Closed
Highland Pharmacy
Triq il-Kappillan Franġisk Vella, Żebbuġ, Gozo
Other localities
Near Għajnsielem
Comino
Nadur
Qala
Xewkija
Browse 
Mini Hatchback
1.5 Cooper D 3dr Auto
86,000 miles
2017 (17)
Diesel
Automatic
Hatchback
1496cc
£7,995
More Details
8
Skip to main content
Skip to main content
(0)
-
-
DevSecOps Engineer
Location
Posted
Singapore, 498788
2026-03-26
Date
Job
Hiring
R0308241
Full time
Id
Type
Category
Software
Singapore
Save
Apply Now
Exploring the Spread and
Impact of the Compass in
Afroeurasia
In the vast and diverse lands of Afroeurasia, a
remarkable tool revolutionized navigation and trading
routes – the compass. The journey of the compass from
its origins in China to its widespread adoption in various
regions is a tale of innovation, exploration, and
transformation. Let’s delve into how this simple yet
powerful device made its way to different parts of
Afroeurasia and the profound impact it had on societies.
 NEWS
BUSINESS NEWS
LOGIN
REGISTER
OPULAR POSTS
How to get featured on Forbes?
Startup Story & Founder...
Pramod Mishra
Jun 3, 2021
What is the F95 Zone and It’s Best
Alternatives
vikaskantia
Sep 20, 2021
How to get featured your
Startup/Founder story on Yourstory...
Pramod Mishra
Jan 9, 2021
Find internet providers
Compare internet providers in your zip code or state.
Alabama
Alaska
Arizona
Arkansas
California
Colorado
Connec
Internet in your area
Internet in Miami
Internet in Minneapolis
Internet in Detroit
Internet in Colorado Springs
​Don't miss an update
◇ ◇ ◇ ◇ ◇ ◇ ◇
Check each line of the entries for the string "providers". Copy the lines that have it.

_Output below_
Find internet providers
Compare internet providers in your zip code or state.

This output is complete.